→ What the task requires: Write the data below out exactly as it stands. Do not include the pictures.

Stored data entries
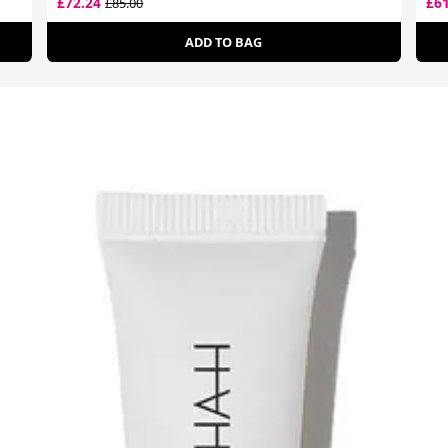
£72.24
£6
£85.00
ADD TO BAG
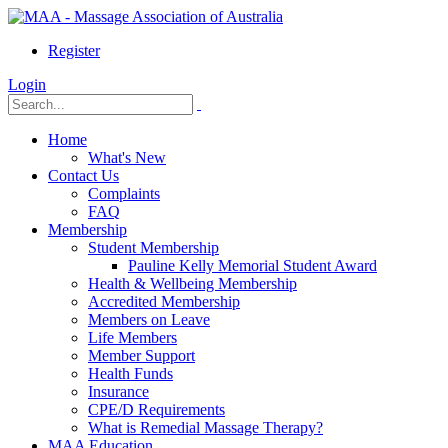
Register
Login
Home
What's New
Contact Us
Complaints
FAQ
Membership
Student Membership
Pauline Kelly Memorial Student Award
Health & Wellbeing Membership
Accredited Membership
Members on Leave
Life Members
Member Support
Health Funds
Insurance
CPE/D Requirements
What is Remedial Massage Therapy?
MAA Education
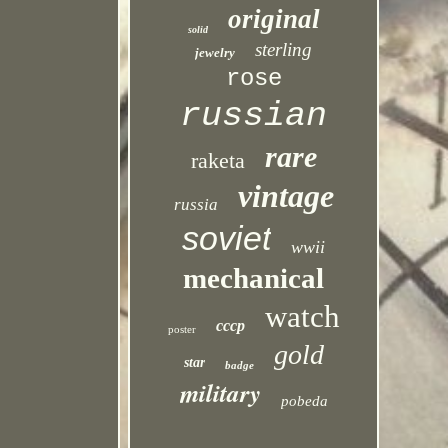
original
solid
sterling
jewelry
rose
russian
rare
raketa
vintage
russia
soviet
wwii
mechanical
watch
cccp
poster
gold
star
badge
military
pobeda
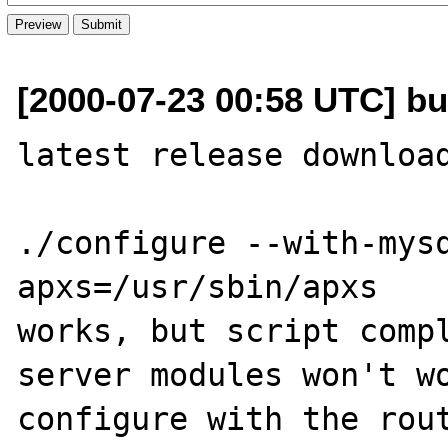
[2000-07-23 00:58 UTC] bu
latest release download
./configure --with-mys
apxs=/usr/sbin/apxs 

works, but script compl
server modules won't wo
configure with the rout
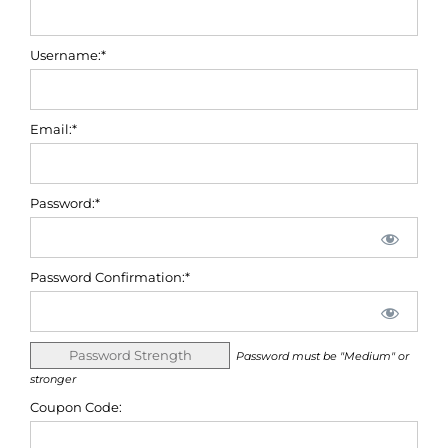
Username:*
Email:*
Password:*
Password Confirmation:*
Password Strength
Password must be "Medium" or
stronger
Coupon Code:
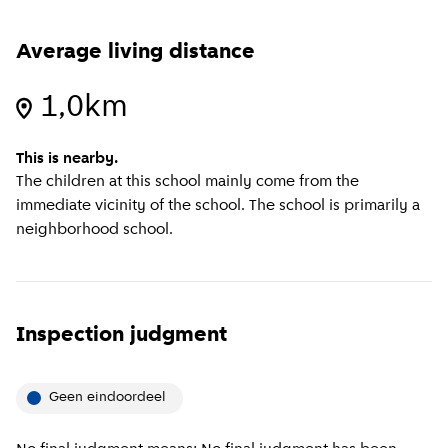
Average living distance
1,0km
This is nearby.
The children at this school mainly come from the
immediate vicinity of the school. The school is primarily a
neighborhood school.
Inspection judgment
Geen eindoordeel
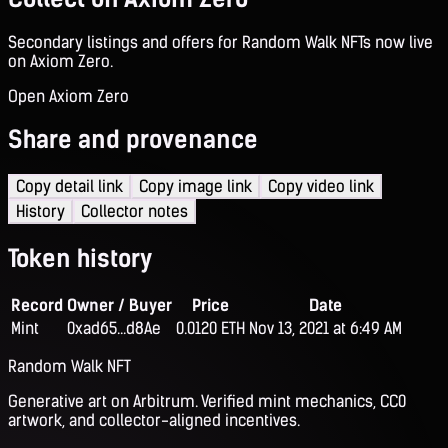
Secondary listings and offers for Random Walk NFTs now live
on Axiom Zero.
Open Axiom Zero
Share and provenance
Copy detail link
Copy image link
Copy video link
History
Collector notes
Token history
Record
Owner / Buyer
Price
Date
Mint
0xad65...d8Ae
0.0120 ETH
Nov 13, 2021 at 6:49 AM
Random Walk NFT
Generative art on Arbitrum. Verified mint mechanics, CC0
artwork, and collector-aligned incentives.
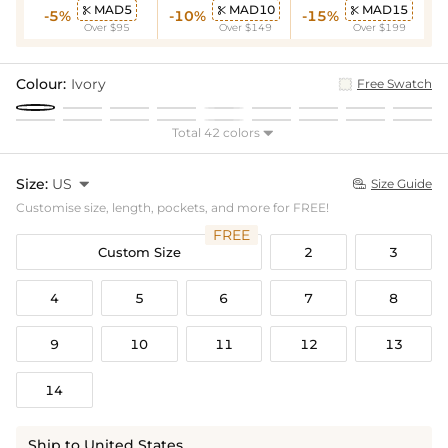
MAD5
MAD10
MAD15



-5%
-10%
-15%
Over $95
Over $149
Over $199
Colour:
Ivory
Free Swatch
Total 42 colors

Size:
US

Size Guide

Customise size, length, pockets, and more for FREE!
FREE
Custom Size
2
3
4
5
6
7
8
9
10
11
12
13
14
Ship to United States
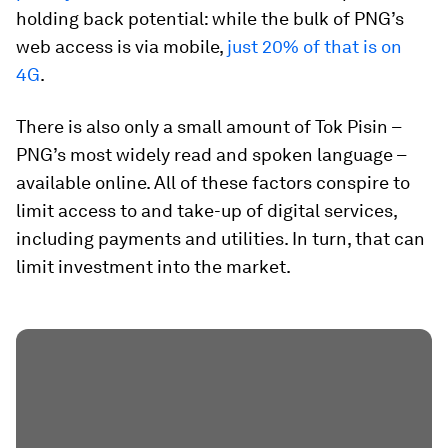
holding back potential: while the bulk of PNG’s
web access is via mobile,
just 20% of that is on
4G
.
There is also only a small amount of Tok Pisin –
PNG’s most widely read and spoken language –
available online. All of these factors conspire to
limit access to and take-up of digital services,
including payments and utilities. In turn, that can
limit investment into the market.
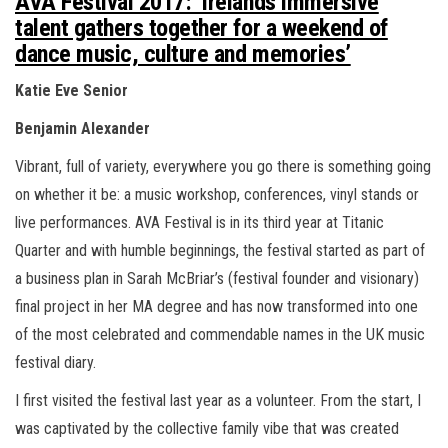
AVA Festival 2017: ‘Irelands immersive
n
talent gathers together for a weekend of
dance music, culture and memories’
Katie Eve Senior
Benjamin Alexander
Vibrant, full of variety, everywhere you go there is something going
on whether it be: a music workshop, conferences, vinyl stands or
live performances. AVA Festival is in its third year at Titanic
Quarter and with humble beginnings, the festival started as part of
a business plan in Sarah McBriar’s (festival founder and visionary)
final project in her MA degree and has now transformed into one
of the most celebrated and commendable names in the UK music
festival diary.
I first visited the festival last year as a volunteer. From the start, I
was captivated by the collective family vibe that was created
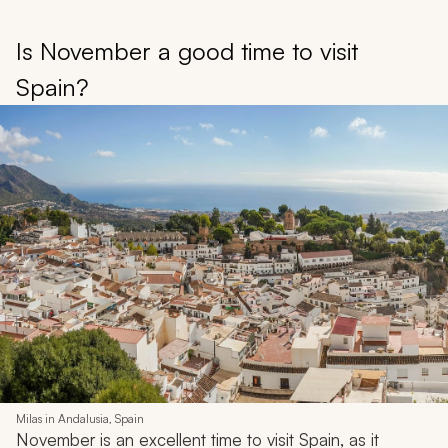
Is November a good time to visit
Spain?
Milas in Andalusia, Spain
November is an excellent time to visit Spain, as it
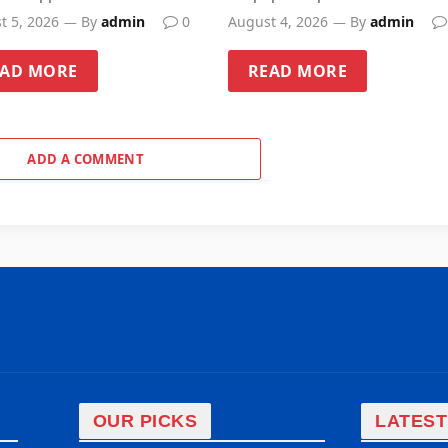
t 5, 2026
By
admin
0
August 4, 2026
By
admin
EAD MORE
READ MORE
ADD A COMMENT
OUR PICKS
LATEST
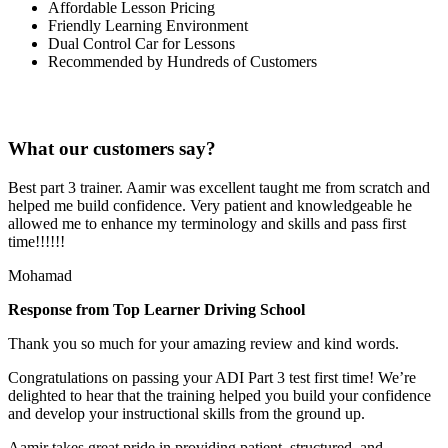
Affordable Lesson Pricing
Friendly Learning Environment
Dual Control Car for Lessons
Recommended by Hundreds of Customers
What our customers say?
Best part 3 trainer. Aamir was excellent taught me from scratch and
helped me build confidence. Very patient and knowledgeable he
allowed me to enhance my terminology and skills and pass first
time!!!!!!
Mohamad
Response from Top Learner Driving School
Thank you so much for your amazing review and kind words.
Congratulations on passing your ADI Part 3 test first time! We’re
delighted to hear that the training helped you build your confidence
and develop your instructional skills from the ground up.
Aamir takes great pride in providing patient, structured, and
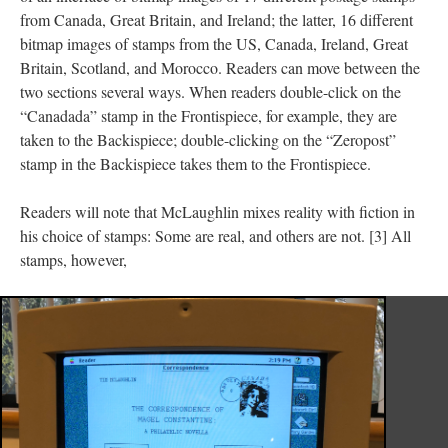
from Canada, Great Britain, and Ireland; the latter, 16 different
bitmap images of stamps from the US, Canada, Ireland, Great
Britain, Scotland, and Morocco. Readers can move between the
two sections several ways. When readers double-click on the
“Canadada” stamp in the Frontispiece, for example, they are
taken to the Backispiece; double-clicking on the “Zeropost”
stamp in the Backispiece takes them to the Frontispiece.
Readers will note that McLaughlin mixes reality with fiction in
his choice of stamps: Some are real, and others are not. [3] All
stamps, however,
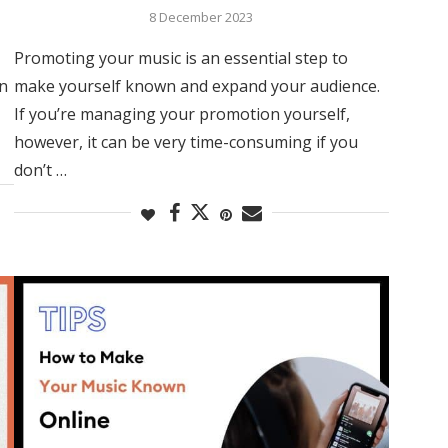
8 December 2023
Promoting your music is an essential step to
in
make yourself known and expand your audience.
If you’re managing your promotion yourself,
however, it can be very time-consuming if you
don’t …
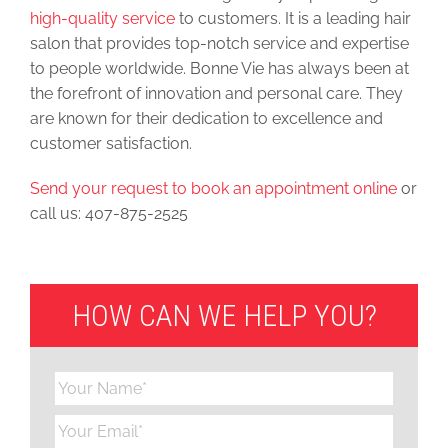
high-quality service
to customers. It is a leading hair
salon that provides top-notch service and expertise
to people worldwide. Bonne Vie has always been at
the forefront of innovation and personal care. They
are known for their dedication to excellence and
customer satisfaction.
Send your request to book an appointment online
or
call us: 407-875-2525
HOW CAN WE HELP YOU?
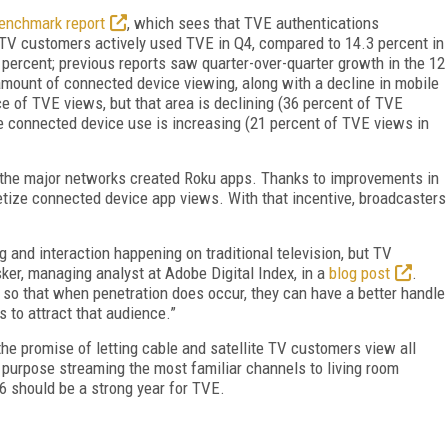
Benchmark report
, which sees that TVE authentications
 TV customers actively used TVE in Q4, compared to 14.3 percent in
percent; previous reports saw quarter-over-quarter growth in the 12
mount of connected device viewing, along with a decline in mobile
ce of TVE views, but that area is declining (36 percent of TVE
e connected device use is increasing (21 percent of TVE views in
t the major networks created Roku apps. Thanks to improvements in
etize connected device app views. With that incentive, broadcasters
ng and interaction happening on traditional television, but TV
ker, managing analyst at Adobe Digital Index, in a
blog post
.
 so that when penetration does occur, they can have a better handle
s to attract that audience.”
e promise of letting cable and satellite TV customers view all
 a purpose streaming the most familiar channels to living room
6 should be a strong year for TVE.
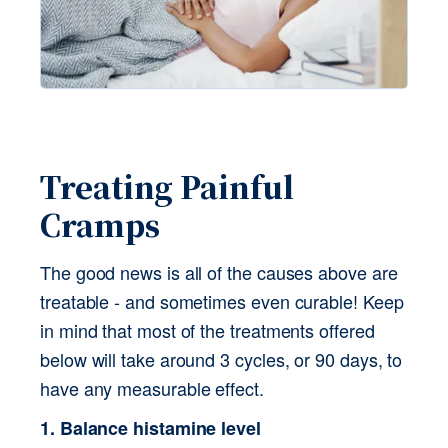
Treating Painful 
Cramps 
The good news is all of the causes above are 
treatable - and sometimes even curable! Keep 
in mind that most of the treatments offered 
below will take around 3 cycles, or 90 days, to 
have any measurable effect.
1. Balance histamine level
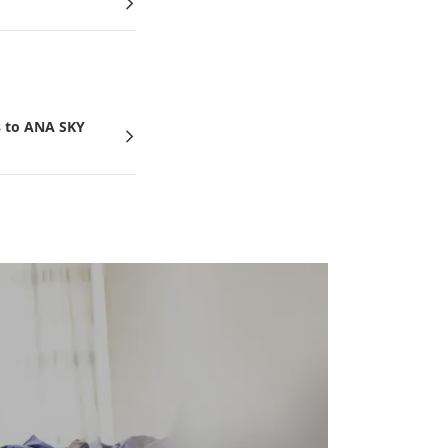
 to ANA SKY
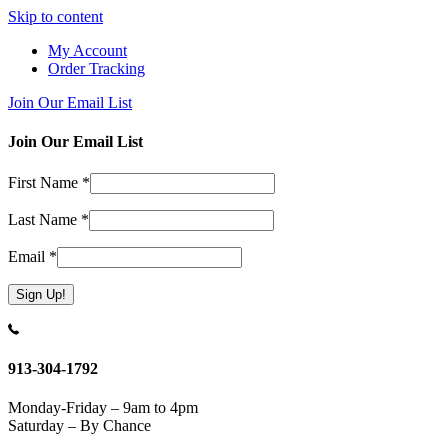
Skip to content
My Account
Order Tracking
Join Our Email List
Join Our Email List
First Name
*
Last Name
*
Email
*
Constant
Contact
Use.
913-304-1792
Please
leave
Monday-Friday – 9am to 4pm
this
Saturday – By Chance
field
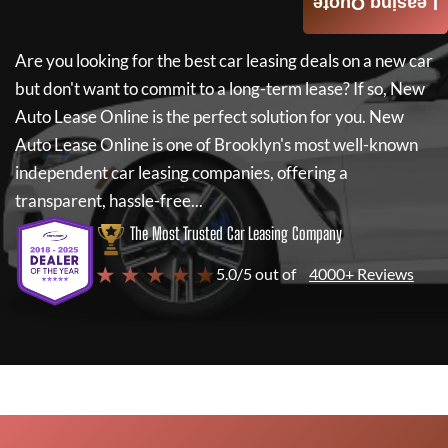
Leasing Quote
Are you looking for the best car leasing deals on a new car
but don't want to commit to a long-term lease? If so,
New
Auto Lease Online
is the perfect solution for you.
New
Auto Lease Online
is one of Brooklyn's most well-known
independent car leasing companies, offering a
transparent, hassle-free...
The Most Trusted Car Leasing Company
★ ★ ★ ★ ★
5.0/5 out of
4000+ Reviews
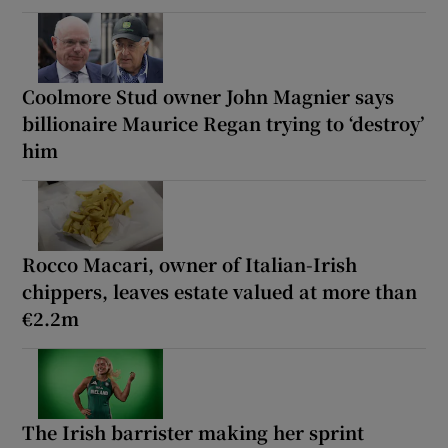
Coolmore Stud owner John Magnier says
billionaire Maurice Regan trying to ‘destroy’
him
Rocco Macari, owner of Italian-Irish
chippers, leaves estate valued at more than
€2.2m
The Irish barrister making her sprint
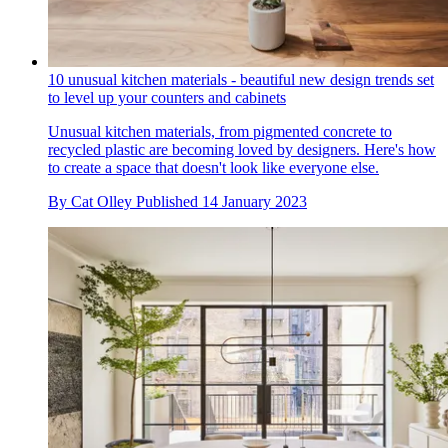
10 unusual kitchen materials - beautiful new design trends set
to level up your counters and cabinets
Unusual kitchen materials, from pigmented concrete to
recycled plastic are becoming loved by designers. Here's how
to create a space that doesn't look like everyone else.
By
Cat Olley
Published
14 January 2023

→ Result for this task:
£72.24
£6
£85.00
ADD TO BAG
Register
Login
Home
What's New
Contact Us
Complaints
FAQ
Membership
Student Membership
Pauline Kelly Memorial Student Award
Health & Wellbeing Membership
Accredited Membership
Members on Leave
Life Members
Member Support
Health Funds
Insurance
CPE/D Requirements
What is Remedial Massage Therapy?
MAA Education
original
solid
sterling
jewelry
rose
russian
rare
raketa
vintage
russia
soviet
wwii
mechanical
watch
cccp
poster
gold
star
badge
military
pobeda
[2000-07-23 00:58 UTC] bu
latest release download
./configure --with-mys
apxs=/usr/sbin/apxs 

works, but script compl
server modules won't wo
configure with the rout
Username:*
Email:*
Password:*
Password Confirmation:*
Password Strength
Password must be "Medium" or
stronger
Coupon Code:
Average living distance
1,0km
This is nearby.
The children at this school mainly come from the
immediate vicinity of the school. The school is primarily a
neighborhood school.
Inspection judgment
Geen eindoordeel
Secondary listings and offers for Random Walk NFTs now live
on Axiom Zero.
Open Axiom Zero
Share and provenance
Copy detail link
Copy image link
Copy video link
History
Collector notes
Token history
Record
Owner / Buyer
Price
Date
Mint
0xad65...d8Ae
0.0120 ETH
Nov 13, 2021 at 6:49 AM
Random Walk NFT
Generative art on Arbitrum. Verified mint mechanics, CC0
artwork, and collector-aligned incentives.
MAD5
MAD10
MAD15



-5%
-10%
-15%
Over $95
Over $149
Over $199
Colour:
Ivory
Free Swatch
Total 42 colors

Size:
US

Size Guide

Customise size, length, pockets, and more for FREE!
FREE
Custom Size
2
3
4
5
6
7
8
9
10
11
12
13
14
Ship to United States
holding back potential: while the bulk of PNG’s
web access is via mobile,
just 20% of that is on
4G
.
There is also only a small amount of Tok Pisin –
PNG’s most widely read and spoken language –
available online. All of these factors conspire to
limit access to and take-up of digital services,
including payments and utilities. In turn, that can
limit investment into the market.
AVA Festival 2017: ‘Irelands immersive
n
talent gathers together for a weekend of
dance music, culture and memories’
Katie Eve Senior
Benjamin Alexander
Vibrant, full of variety, everywhere you go there is something going
on whether it be: a music workshop, conferences, vinyl stands or
live performances. AVA Festival is in its third year at Titanic
Quarter and with humble beginnings, the festival started as part of
a business plan in Sarah McBriar’s (festival founder and visionary)
final project in her MA degree and has now transformed into one
of the most celebrated and commendable names in the UK music
festival diary.
I first visited the festival last year as a volunteer. From the start, I
was captivated by the collective family vibe that was created
Is November a good time to visit
Spain?
Milas in Andalusia, Spain
November is an excellent time to visit Spain, as it
t 5, 2026
By
admin
0
August 4, 2026
By
admin
EAD MORE
READ MORE
ADD A COMMENT
OUR PICKS
LATEST
Affordable Lesson Pricing
Friendly Learning Environment
Dual Control Car for Lessons
Recommended by Hundreds of Customers
What our customers say?
Best part 3 trainer. Aamir was excellent taught me from scratch and
helped me build confidence. Very patient and knowledgeable he
allowed me to enhance my terminology and skills and pass first
time!!!!!!
Mohamad
Response from Top Learner Driving School
Thank you so much for your amazing review and kind words.
Congratulations on passing your ADI Part 3 test first time! We’re
delighted to hear that the training helped you build your confidence
and develop your instructional skills from the ground up.
Aamir takes great pride in providing patient, structured, and
from Canada, Great Britain, and Ireland; the latter, 16 different
bitmap images of stamps from the US, Canada, Ireland, Great
Britain, Scotland, and Morocco. Readers can move between the
two sections several ways. When readers double-click on the
“Canadada” stamp in the Frontispiece, for example, they are
taken to the Backispiece; double-clicking on the “Zeropost”
stamp in the Backispiece takes them to the Frontispiece.
Readers will note that McLaughlin mixes reality with fiction in
his choice of stamps: Some are real, and others are not. [3] All
stamps, however,
8 December 2023
Promoting your music is an essential step to
in
make yourself known and expand your audience.
If you’re managing your promotion yourself,
however, it can be very time-consuming if you
don’t …
high-quality service
to customers. It is a leading hair
salon that provides top-notch service and expertise
to people worldwide. Bonne Vie has always been at
the forefront of innovation and personal care. They
are known for their dedication to excellence and
customer satisfaction.
Send your request to book an appointment online
or
call us: 407-875-2525
HOW CAN WE HELP YOU?
Benchmark report
, which sees that TVE authentications
 TV customers actively used TVE in Q4, compared to 14.3 percent in
percent; previous reports saw quarter-over-quarter growth in the 12
mount of connected device viewing, along with a decline in mobile
ce of TVE views, but that area is declining (36 percent of TVE
e connected device use is increasing (21 percent of TVE views in
t the major networks created Roku apps. Thanks to improvements in
etize connected device app views. With that incentive, broadcasters
ng and interaction happening on traditional television, but TV
ker, managing analyst at Adobe Digital Index, in a
blog post
.
 so that when penetration does occur, they can have a better handle
s to attract that audience.”
e promise of letting cable and satellite TV customers view all
 a purpose streaming the most familiar channels to living room
6 should be a strong year for TVE.
Treating Painful 
Cramps 
The good news is all of the causes above are 
treatable - and sometimes even curable! Keep 
in mind that most of the treatments offered 
below will take around 3 cycles, or 90 days, to 
have any measurable effect.
1. Balance histamine level
 to ANA SKY
Skip to content
My Account
Order Tracking
Join Our Email List
Join Our Email List
First Name
*
Last Name
*
Email
*
Constant
Contact
Use.
913-304-1792
Please
leave
Monday-Friday – 9am to 4pm
this
Saturday – By Chance
field
Leasing Quote
Are you looking for the best car leasing deals on a new car
but don't want to commit to a long-term lease? If so,
New
Auto Lease Online
is the perfect solution for you.
New
Auto Lease Online
is one of Brooklyn's most well-known
independent car leasing companies, offering a
transparent, hassle-free...
The Most Trusted Car Leasing Company
★ ★ ★ ★ ★
5.0/5 out of
4000+ Reviews
Coolmore Stud owner John Magnier says
billionaire Maurice Regan trying to ‘destroy’
him
Rocco Macari, owner of Italian-Irish
chippers, leaves estate valued at more than
€2.2m
The Irish barrister making her sprint
10 unusual kitchen materials - beautiful new design trends set
to level up your counters and cabinets
Unusual kitchen materials, from pigmented concrete to
recycled plastic are becoming loved by designers. Here's how
to create a space that doesn't look like everyone else.
By
Cat Olley
Published
14 January 2023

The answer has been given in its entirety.